Ross McLean

Personal information
- Full name: Ross Alexander McLean
- Born: 16 March 1981 (age 45) Northampton, Northamptonshire, England
- Batting: Right-handed
- Bowling: Right-arm medium-fast
- Role: Bowler

Domestic team information
- 1999–2002: Northamptonshire Cricket Board

Career statistics
| Competition | List A |
| Matches | 2 |
| Runs scored | 12 |
| Batting average | – |
| 100s/50s | 0/0 |
| Top score | 10* |
| Balls bowled | 90 |
| Wickets | 1 |
| Bowling average | 53.00 |
| 5 wickets in innings | 0 |
| 10 wickets in match | 0 |
| Best bowling | 1/21 |
| Catches/stumpings | 0/– |
- Source: Cricinfo, 21 November 2010

= Ross McLean (cricketer) =

English cricketer

Ross Alexander McLean (born 16 March 1981) is an English cricketer. McLean is a right-handed batsman who bowls right-arm medium-fast. He was born at Northampton, Northamptonshire, and was educated at Duston Upper School before later attending the University of Leeds.

==Career==
McLean made his debut for the Northamptonshire Cricket Board (NCB) against the Essex Cricket Board in the 1999 MCCA Knockout Trophy. He made three further appearances in that competition in 2000, as well as making his List A debut for the NCB against Northumberland in the 2000 NatWest Trophy at the County Ground, Northampton.

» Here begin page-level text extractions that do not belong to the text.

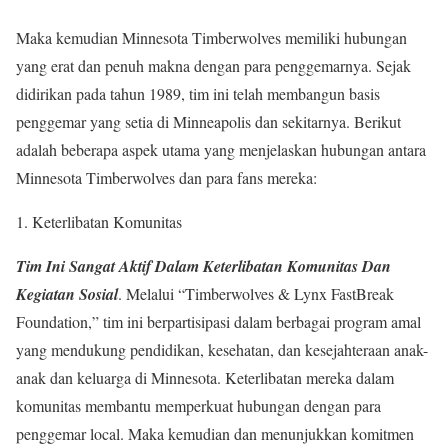
Maka kemudian Minnesota Timberwolves memiliki hubungan
yang erat dan penuh makna dengan para penggemarnya. Sejak
didirikan pada tahun 1989, tim ini telah membangun basis
penggemar yang setia di Minneapolis dan sekitarnya. Berikut
adalah beberapa aspek utama yang menjelaskan hubungan antara
Minnesota Timberwolves dan para fans mereka:
1. Keterlibatan Komunitas
Tim Ini Sangat Aktif Dalam Keterlibatan Komunitas Dan
Kegiatan Sosial
. Melalui “Timberwolves & Lynx FastBreak
Foundation,” tim ini berpartisipasi dalam berbagai program amal
yang mendukung pendidikan, kesehatan, dan kesejahteraan anak-
anak dan keluarga di Minnesota. Keterlibatan mereka dalam
komunitas membantu memperkuat hubungan dengan para
penggemar local. Maka kemudian dan menunjukkan komitmen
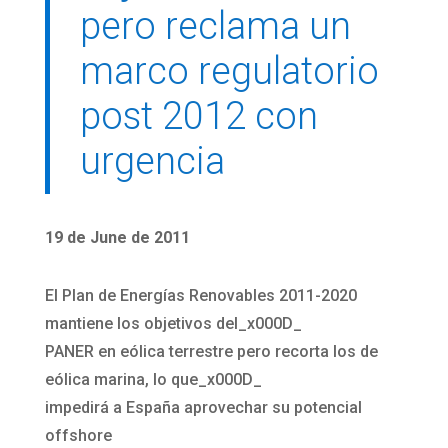
pero reclama un
marco regulatorio
post 2012 con
urgencia
19 de June de 2011
El Plan de Energías Renovables 2011-2020
mantiene los objetivos del_x000D_
PANER en eólica terrestre pero recorta los de
eólica marina, lo que_x000D_
impedirá a España aprovechar su potencial
offshore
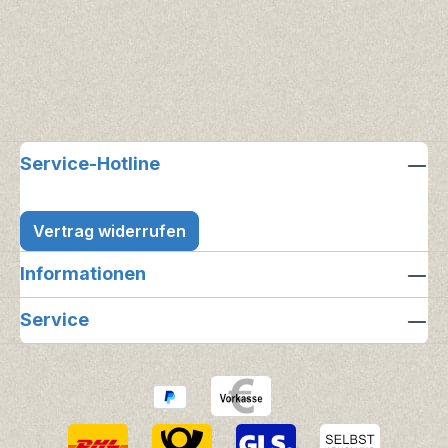
Service-Hotline
Vertrag widerrufen
Informationen
Service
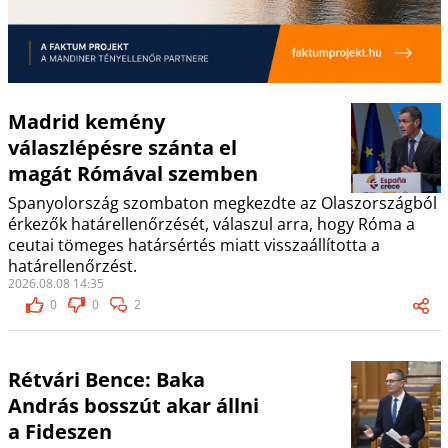
Madrid kemény
válaszlépésre szánta el
magát Rómával szemben
Spanyolország szombaton megkezdte az Olaszországból
érkezők határellenőrzését, válaszul arra, hogy Róma a
ceutai tömeges határsértés miatt visszaállította a
határellenőrzést.
2026.08.08 14:35
0
0
2
Rétvári Bence: Baka
András bosszút akar állni
a Fideszen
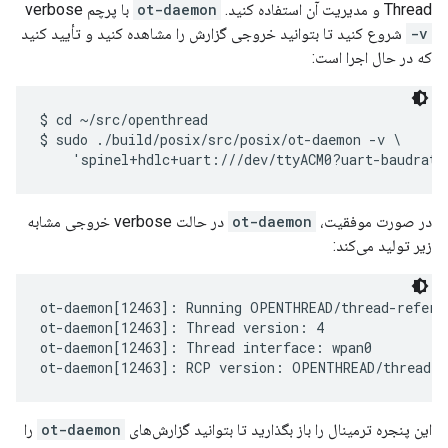
Thread و مدیریت آن استفاده کنید.
ot-daemon
با پرچم verbose
-v
شروع کنید تا بتوانید خروجی گزارش را مشاهده کنید و تأیید کنید
که در حال اجرا است:
$ cd ~/src/openthread

$ sudo ./build/posix/src/posix/ot-daemon -v \

در صورت موفقیت،
ot-daemon
در حالت verbose خروجی مشابه
زیر تولید می‌کند:
ot-daemon[12463]: Running OPENTHREAD/thread-refere
ot-daemon[12463]: Thread version: 4

ot-daemon[12463]: Thread interface: wpan0

این پنجره ترمینال را باز بگذارید تا بتوانید گزارش‌های
ot-daemon
را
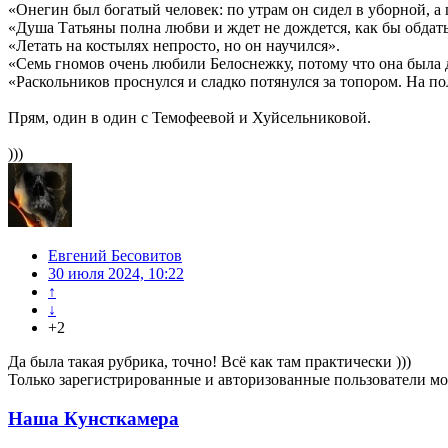
«Онегин был богатый человек: по утрам он сидел в уборной, а 
«Душа Татьяны полна любви и ждет не дождется, как бы обдать
«Летать на костылях непросто, но он научился».
«Семь гномов очень любили Белоснежку, потому что она была 
«Раскольников проснулся и сладко потянулся за топором. Hа пол
Прям, один в один с Темофеевой и Хуйсельниковой.
)))
Евгений Бесовитов
30 июля 2024, 10:22
↑
↓
+2
Да была такая рубрика, точно! Всё как там практически )))
Только зарегистрированные и авторизованные пользователи мо
Наша Кунсткамера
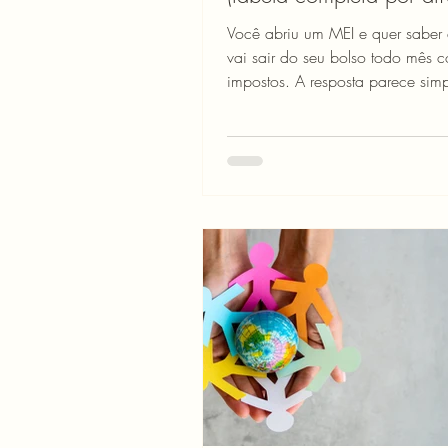
Você abriu um MEI e quer saber
vai sair do seu bolso todo mês 
impostos. A resposta parece sim
— mas varia bastante conforme 
atividade que você exerce. Um 
vende produtos paga diferente 
presta serviços. E quem faz os d
mais ainda. A boa notícia é qu
complicado entender isso. O go
juntou tudo em uma única guia
DAS, que chega no dia 20 de 
Neste artigo, você vai ver exata
quanto MEI paga de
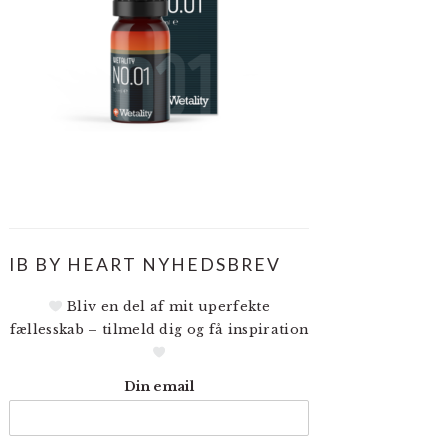
IB BY HEART NYHEDSBREV
Bliv en del af mit uperfekte
fællesskab – tilmeld dig og få inspiration
Din email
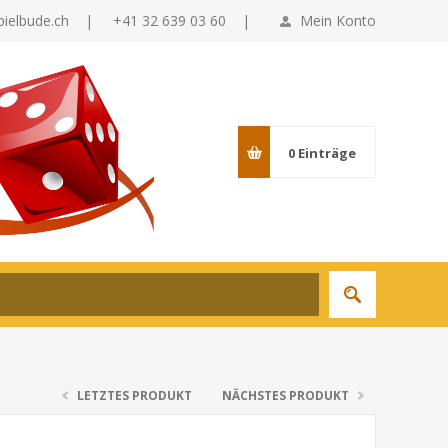
pielbude.ch
|
+41 32 639 03 60 |
Mein Konto
0
Einträge
LETZTES PRODUKT
NÄCHSTES PRODUKT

In a match which Northumberland won by 6 wickets, McLean ended the NCB's innings of 173/8 not out on 10. Bowling ten overs in Northumberland's innings, McLean took the wicket of Wayne Falla to finish with figures of 1/21. Two years later he made a fifth and final MCCA Knockout Trophy appearance for the NCB against Devon, as well as making a second and final List A appearance in the Cheltenham & Gloucester Trophy against the Yorkshire Cricket Board at the County Ground. In a match which the Yorkshire Cricket Board won by 57 runs, McLean bowled five wicketless overs which conceded 32 runs, while he ended the NCB's innings of 176 all out not out on 2. While attending the University of Leeds, McLean played for Leeds/Bradford UCCE before it gained first-class status.